### SOURCE MATERIAL
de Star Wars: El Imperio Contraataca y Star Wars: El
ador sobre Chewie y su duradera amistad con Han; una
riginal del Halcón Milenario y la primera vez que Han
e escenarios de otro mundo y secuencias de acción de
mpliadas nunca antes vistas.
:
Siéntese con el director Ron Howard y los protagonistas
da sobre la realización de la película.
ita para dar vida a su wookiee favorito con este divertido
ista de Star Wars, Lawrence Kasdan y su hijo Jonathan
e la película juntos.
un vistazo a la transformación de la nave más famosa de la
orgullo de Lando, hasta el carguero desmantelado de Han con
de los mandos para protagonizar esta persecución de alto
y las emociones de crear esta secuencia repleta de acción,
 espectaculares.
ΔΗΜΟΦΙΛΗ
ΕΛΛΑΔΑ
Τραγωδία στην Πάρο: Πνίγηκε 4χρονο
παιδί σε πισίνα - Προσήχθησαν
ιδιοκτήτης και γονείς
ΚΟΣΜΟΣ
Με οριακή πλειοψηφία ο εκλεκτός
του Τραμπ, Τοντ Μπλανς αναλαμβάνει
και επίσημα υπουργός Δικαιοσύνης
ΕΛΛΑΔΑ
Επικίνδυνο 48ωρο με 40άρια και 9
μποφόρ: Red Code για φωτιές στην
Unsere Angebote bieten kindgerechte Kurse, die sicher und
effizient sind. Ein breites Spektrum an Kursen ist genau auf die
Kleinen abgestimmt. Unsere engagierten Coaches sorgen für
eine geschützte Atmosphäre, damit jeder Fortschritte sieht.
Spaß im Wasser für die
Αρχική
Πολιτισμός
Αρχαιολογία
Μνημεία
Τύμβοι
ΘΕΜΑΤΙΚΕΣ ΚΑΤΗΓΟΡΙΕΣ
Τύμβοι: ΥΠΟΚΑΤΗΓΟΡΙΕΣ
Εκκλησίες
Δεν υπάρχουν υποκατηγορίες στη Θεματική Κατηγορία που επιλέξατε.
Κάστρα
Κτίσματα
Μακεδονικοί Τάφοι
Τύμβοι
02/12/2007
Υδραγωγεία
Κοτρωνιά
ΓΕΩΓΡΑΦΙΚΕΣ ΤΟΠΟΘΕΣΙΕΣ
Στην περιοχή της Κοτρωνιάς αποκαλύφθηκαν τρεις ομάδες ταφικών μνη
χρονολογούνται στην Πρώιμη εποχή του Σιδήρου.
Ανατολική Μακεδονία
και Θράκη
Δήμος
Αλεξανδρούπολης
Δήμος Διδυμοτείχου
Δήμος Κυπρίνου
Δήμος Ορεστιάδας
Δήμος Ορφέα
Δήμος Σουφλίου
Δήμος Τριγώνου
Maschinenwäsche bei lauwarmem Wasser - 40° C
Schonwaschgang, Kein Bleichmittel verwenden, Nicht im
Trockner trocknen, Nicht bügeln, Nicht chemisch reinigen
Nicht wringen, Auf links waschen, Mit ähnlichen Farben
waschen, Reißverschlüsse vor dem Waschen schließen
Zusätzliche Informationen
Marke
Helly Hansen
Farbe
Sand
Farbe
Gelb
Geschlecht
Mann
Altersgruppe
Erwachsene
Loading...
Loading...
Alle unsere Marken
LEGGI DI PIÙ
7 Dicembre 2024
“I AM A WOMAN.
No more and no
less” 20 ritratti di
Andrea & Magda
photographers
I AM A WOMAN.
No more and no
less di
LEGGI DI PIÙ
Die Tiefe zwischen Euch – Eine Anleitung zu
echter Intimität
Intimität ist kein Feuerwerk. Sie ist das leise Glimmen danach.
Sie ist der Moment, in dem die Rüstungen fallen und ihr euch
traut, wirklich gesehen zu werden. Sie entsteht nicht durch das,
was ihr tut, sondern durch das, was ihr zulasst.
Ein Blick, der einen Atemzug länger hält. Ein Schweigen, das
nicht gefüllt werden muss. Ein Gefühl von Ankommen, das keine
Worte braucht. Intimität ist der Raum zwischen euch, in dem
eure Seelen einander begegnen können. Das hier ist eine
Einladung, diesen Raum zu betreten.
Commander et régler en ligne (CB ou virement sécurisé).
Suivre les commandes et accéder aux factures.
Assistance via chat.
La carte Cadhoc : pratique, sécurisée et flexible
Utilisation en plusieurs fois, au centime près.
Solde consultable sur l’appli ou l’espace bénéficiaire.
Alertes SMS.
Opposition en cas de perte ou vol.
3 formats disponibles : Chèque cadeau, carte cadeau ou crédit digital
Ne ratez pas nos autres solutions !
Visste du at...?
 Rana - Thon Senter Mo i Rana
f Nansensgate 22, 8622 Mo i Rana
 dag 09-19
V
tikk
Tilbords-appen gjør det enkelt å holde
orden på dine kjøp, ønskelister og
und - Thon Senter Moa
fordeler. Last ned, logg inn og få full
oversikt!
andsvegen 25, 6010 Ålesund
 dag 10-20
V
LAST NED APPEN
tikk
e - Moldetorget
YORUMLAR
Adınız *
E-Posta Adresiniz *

==

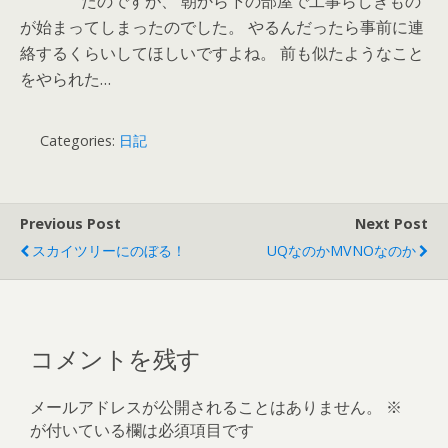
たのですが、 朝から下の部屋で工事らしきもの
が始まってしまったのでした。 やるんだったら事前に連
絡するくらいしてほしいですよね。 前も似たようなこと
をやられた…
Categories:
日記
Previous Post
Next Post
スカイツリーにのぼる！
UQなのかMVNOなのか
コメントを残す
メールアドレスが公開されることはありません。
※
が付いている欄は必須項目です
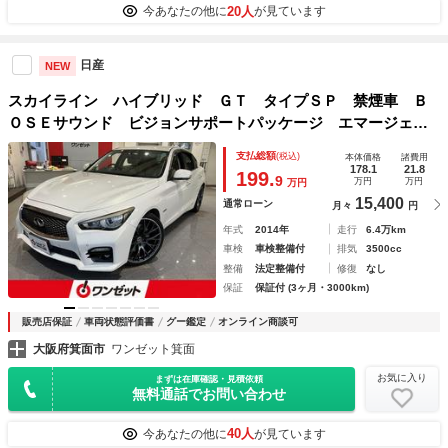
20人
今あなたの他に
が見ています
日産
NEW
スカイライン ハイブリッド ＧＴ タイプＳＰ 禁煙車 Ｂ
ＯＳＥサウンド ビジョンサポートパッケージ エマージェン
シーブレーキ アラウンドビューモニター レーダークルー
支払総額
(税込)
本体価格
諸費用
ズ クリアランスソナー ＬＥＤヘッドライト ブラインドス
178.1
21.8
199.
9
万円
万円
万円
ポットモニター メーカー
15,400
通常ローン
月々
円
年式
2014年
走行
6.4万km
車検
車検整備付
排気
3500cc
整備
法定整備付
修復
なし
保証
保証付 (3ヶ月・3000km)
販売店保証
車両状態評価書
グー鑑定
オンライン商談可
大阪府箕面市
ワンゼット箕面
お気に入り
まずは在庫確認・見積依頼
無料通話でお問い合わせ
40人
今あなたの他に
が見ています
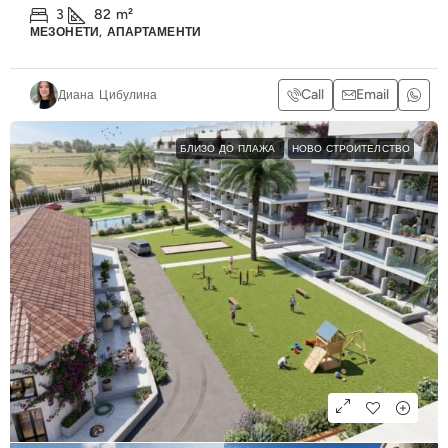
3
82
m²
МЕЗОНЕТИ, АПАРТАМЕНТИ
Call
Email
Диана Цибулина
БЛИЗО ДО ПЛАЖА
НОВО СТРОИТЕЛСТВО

### TASK DETAILS
Whenever a line in the data holds "zwischen", copy that line.

### OUTPUT FOR THIS TASK
Die Tiefe zwischen Euch – Eine Anleitung zu
Worte braucht. Intimität ist der Raum zwischen euch, in dem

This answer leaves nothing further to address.